In a statement from the Governor announcing that he was joining an alliance of Republican governors opposing the Biden Administration’s ESG policies, Oklahoma Treasurer Todd Russ was quoted as stating that “[t]hese harmful policies that are regulating the use of ESG in the financial arena are ultimately hurting Oklahoma businesses and our taxpayer” and that “I am glad to have the support of the Governor as I direct these investments of Oklahoma taxpayer dollars toward financial institutions that support Oklahoma industries and values.”
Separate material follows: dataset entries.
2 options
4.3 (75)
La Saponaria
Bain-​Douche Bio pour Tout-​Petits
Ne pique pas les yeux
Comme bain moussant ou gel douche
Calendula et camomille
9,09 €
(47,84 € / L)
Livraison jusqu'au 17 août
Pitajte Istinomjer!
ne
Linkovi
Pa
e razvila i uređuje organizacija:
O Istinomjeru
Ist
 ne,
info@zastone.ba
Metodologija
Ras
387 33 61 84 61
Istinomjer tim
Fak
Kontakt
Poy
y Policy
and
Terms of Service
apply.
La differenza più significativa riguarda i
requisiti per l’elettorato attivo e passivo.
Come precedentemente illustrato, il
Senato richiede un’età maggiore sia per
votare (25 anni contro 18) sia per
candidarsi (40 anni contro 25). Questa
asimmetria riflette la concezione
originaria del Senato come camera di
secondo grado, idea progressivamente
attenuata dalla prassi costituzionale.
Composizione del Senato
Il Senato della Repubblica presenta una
Like the Oklahoma bill, West Virginia House Bill 2862 is focused on voting of proxies by investment managers of public pension fund assets. The bill would require the board to directly vote shares, or to instruct investment managers to vote shares (based on a written commitment from the manager to abide by the statute), consistent with a “duty to ensure that all shareholder votes are cast solely in the pecuniary interests of the beneficiaries, based on a consideration of only pecuniary factors.” The proscription extends to recommendations of proxy advisory firms, which must “commit, in writing, to make all shareholder voting recommendations to the board or the board’s fiduciary according to the” foregoing standard of care. The bill also requires investment managers to provide advance notice “of any shareholder vote concerning non-pecuniary interests and to provide the board with a reasonable opportunity to instruct the fiduciary, in writing, how the vote must be cast.”
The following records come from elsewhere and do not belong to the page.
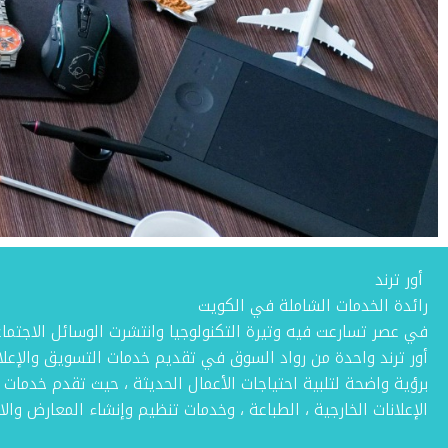
أور ترند
رائدة الخدمات الشاملة في الكويت
في عصر تسارعت فيه وتيرة التكنولوجيا وانتشرت الوسائل الاجتما
أور ترند واحدة من رواد السوق في تقديم خدمات التسويق والإع
برؤية واضحة لتلبية احتياجات الأعمال الحديثة ، حيث تقدم خدمات
الإعلانات الخارجية ، الطباعة ، وخدمات تنظيم وإنشاء المعارض والان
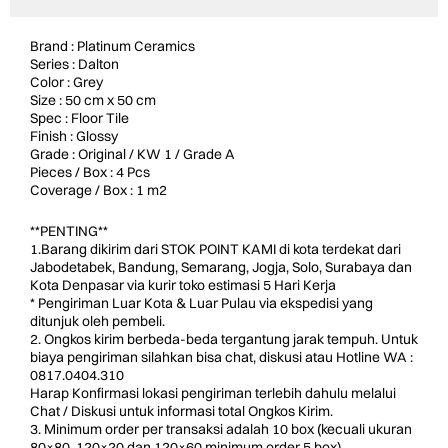
Brand : Platinum Ceramics
Series : Dalton
Color : Grey
Size : 50 cm x 50 cm
Spec : Floor Tile
Finish : Glossy
Grade : Original / KW 1 / Grade A
Pieces / Box : 4 Pcs
Coverage / Box : 1 m2
**PENTING**
1.Barang dikirim dari STOK POINT KAMI di kota terdekat dari
Jabodetabek, Bandung, Semarang, Jogja, Solo, Surabaya dan
Kota Denpasar via kurir toko estimasi 5 Hari Kerja
* Pengiriman Luar Kota & Luar Pulau via ekspedisi yang
ditunjuk oleh pembeli.
2. Ongkos kirim berbeda-beda tergantung jarak tempuh. Untuk
biaya pengiriman silahkan bisa chat, diskusi atau Hotline WA :
0817.0404.310
Harap Konfirmasi lokasi pengiriman terlebih dahulu melalui
Chat / Diskusi untuk informasi total Ongkos Kirim.
3. Minimum order per transaksi adalah 10 box (kecuali ukuran
80×80, 120×20 dan 120×60 minimum order 5 box).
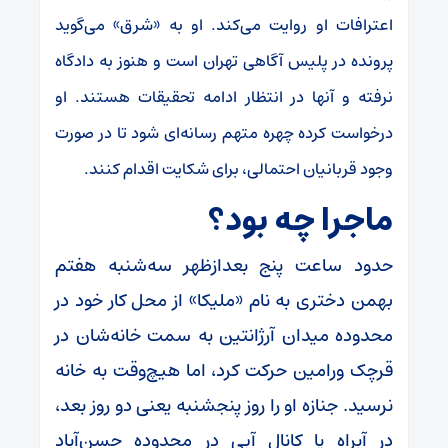
اعترافات او روایت می‌کند. او به «شرق» می‌گوید
پرونده در پلیس آگاهی تهران است و هنوز به دادگاه
نرفته و آنها در انتظار ادامه تحقیقات هستند. او
درخواست کرده چهره متهم رسانه‌ای شود تا در صورت
وجود قربانیان احتمالی، برای شکایت اقدام کنند.
ماجرا چه بود؟
حدود ساعت پنج بعدازظهر سه‌شنبه هفتم
بهمن دختری به نام «ملیکا» از محل کار خود در
محدوده میدان آرژانتین به سمت خانه‌شان در
قرچک ورامین حرکت کرد، اما هیچ‌وقت به خانه
نرسید. جنازه او را روز پنجشنبه یعنی دو روز بعد،
در آبراه یا کانال آبی در محدوده حسن‌آباد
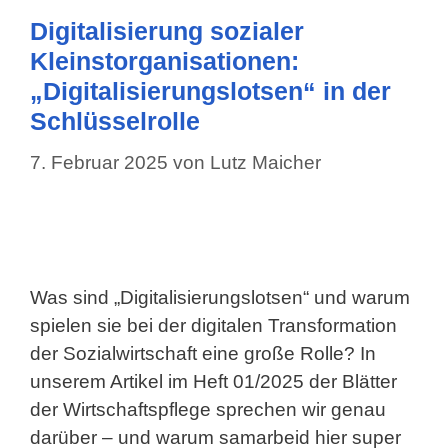
Digitalisierung sozialer
Kleinstorganisationen:
„Digitalisierungslotsen“ in der
Schlüsselrolle
7. Februar 2025
von
Lutz Maicher
Was sind „Digitalisierungslotsen“ und warum
spielen sie bei der digitalen Transformation
der Sozialwirtschaft eine große Rolle? In
unserem Artikel im Heft 01/2025 der Blätter
der Wirtschaftspflege sprechen wir genau
darüber – und warum samarbeid hier super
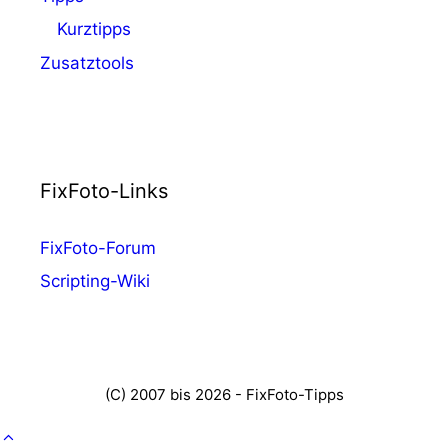
Kurztipps
Zusatztools
FixFoto-Links
FixFoto-Forum
Scripting-Wiki
(C) 2007 bis 2026 - FixFoto-Tipps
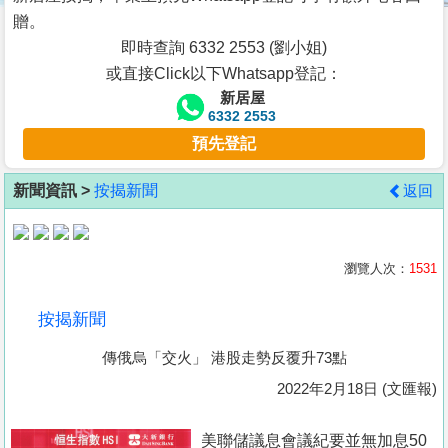
按
贈。
揭
即時查詢 6332 2553 (劉小姐)
或直接Click以下Whatsapp登記：
地
新居屋
產
6332 2553
博
預先登記
客
新聞資訊 >
按揭新聞
返回
地
產
新
瀏覽人次：
1531
聞
按揭新聞
數
傳俄烏「交火」 港股走勢反覆升73點
據
公
2022年2月18日 (文匯報)
佈
美聯儲議息會議紀要並無加息50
“Pecuniary factor” is defined as a factor that “has a direct and material effect on the financial risk or financial return to beneficiaries based on appropriate investment horizons consistent with an investment pool’s objectives and funding policy.” It goes on to state that “[e]nvironmental, social, corporate governance, or other similarly oriented considerations are not pecuniary factors, unless a prudent investor would determine that such a consideration directly and materially affects the financial risk or financial return to beneficiaries based on appropriate investment horizons consistent with an investment pool’s objectives and funding policy.”
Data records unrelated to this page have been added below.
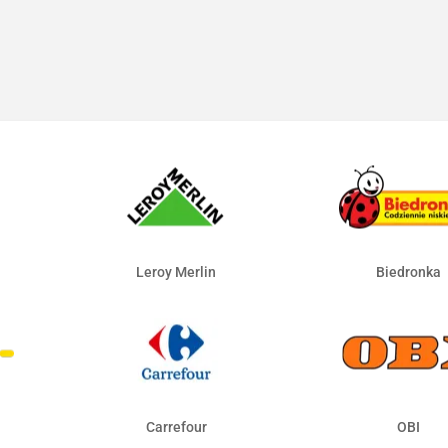
Leroy Merlin
Biedronka
Carrefour
OBI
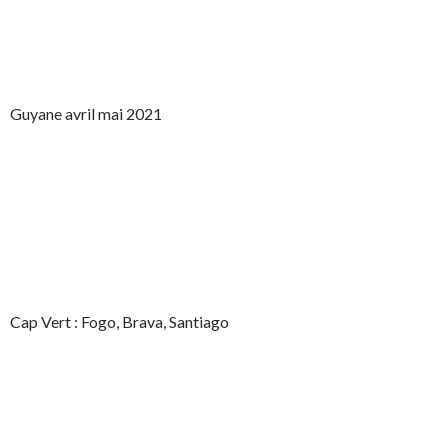
Guyane avril mai 2021
Cap Vert : Fogo, Brava, Santiago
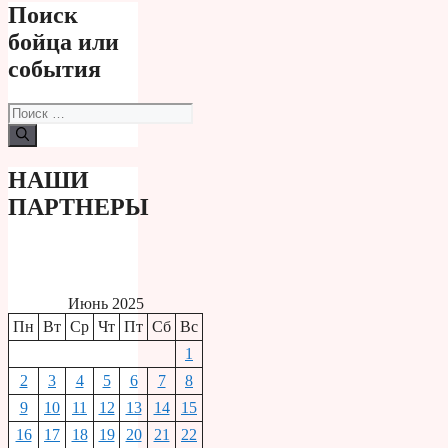
Поиск
бойца или
события
Поиск:
НАШИ
ПАРТНЕРЫ
Июнь 2025
Пн
Вт
Ср
Чт
Пт
Сб
Вс
1
2
3
4
5
6
7
8
9
10
11
12
13
14
15
16
17
18
19
20
21
22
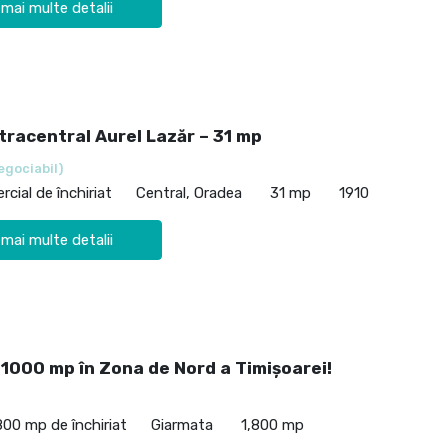
 mai multe detalii
tracentral Aurel Lazăr – 31 mp
egociabil)
cial de închiriat
Central, Oradea
31 mp
1910
 mai multe detalii
 1000 mp în Zona de Nord a Timișoarei!
800 mp de închiriat
Giarmata
1,800 mp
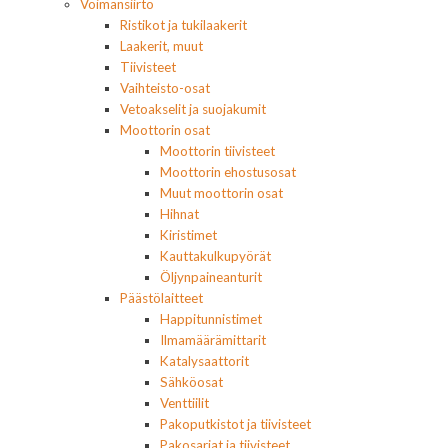
Voimansiirto
Ristikot ja tukilaakerit
Laakerit, muut
Tiivisteet
Vaihteisto-osat
Vetoakselit ja suojakumit
Moottorin osat
Moottorin tiivisteet
Moottorin ehostusosat
Muut moottorin osat
Hihnat
Kiristimet
Kauttakulkupyörät
Öljynpaineanturit
Päästölaitteet
Happitunnistimet
Ilmamäärämittarit
Katalysaattorit
Sähköosat
Venttiilit
Pakoputkistot ja tiivisteet
Pakosarjat ja tiivisteet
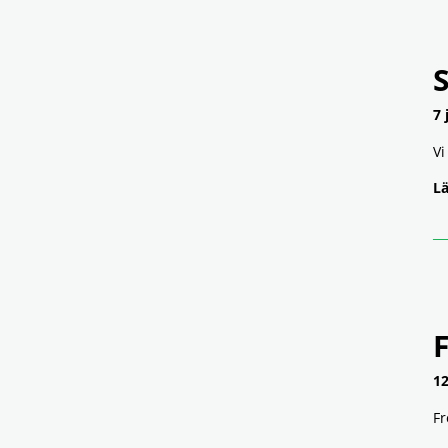
7 
Vi
Lä
12
Fr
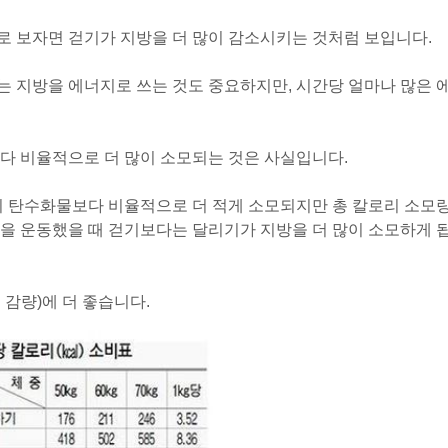
 보자면 걷기가 지방을 더 많이 감소시키는 것처럼 보입니다.
 지방을 에너지로 쓰는 것도 중요하지만, 시간당 얼마나 많은 
다 비율적으로 더 많이 소모되는 것은 사실입니다.
이 탄수화물보다 비율적으로 더 적게 소모되지만 총 칼로리 소모
을 운동했을 때 걷기보다는 달리기가 지방을 더 많이 소모하게 
감량)에 더 좋습니다.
Taking the Temperature: By focusing on proxy voting, the Oklahoma and West Virginia bills take aim at an issue receiving increasing attention from an ESG perspective. We have reported on similar proposed legislation in Kansas and other jurisdictions. Likewise, in January 2023, 21 Republican state attorneys general wrote to proxy advisory firms Institutional Shareholder Services and Glass Lewis claiming that the firms’ "climate and diversity, equity, and inclusion priorities" may conflict with the contractual agreements they have with states' investment vehicles, including because these agreements “typically require that [the firms] consider only one goal: the economic value of the investments.” And in December 2022, the Minority Staff of the U.S. Senate Committee on Banking, Housing and Urban Affairs issued a report regarding the influence of the “liberal views” toward ESG of the “Big Three” asset managers, Blackrock, State Street, and Vanguard. The report asserted that, contrary to what it deems appropriate for passive investment strategies such as index funds, asset managers that are members of the Net Zero Asset Managers initiative commit to engage with portfolio companies toward a goal of achieving net zero emissions by 2050. At the same time, at the end of last year several major asset managers including Blackrock and Vanguard announced plans to expand programs providing investors with greater say over how their shares are voted, some of which announced similar plans for some individual index fund shareholders.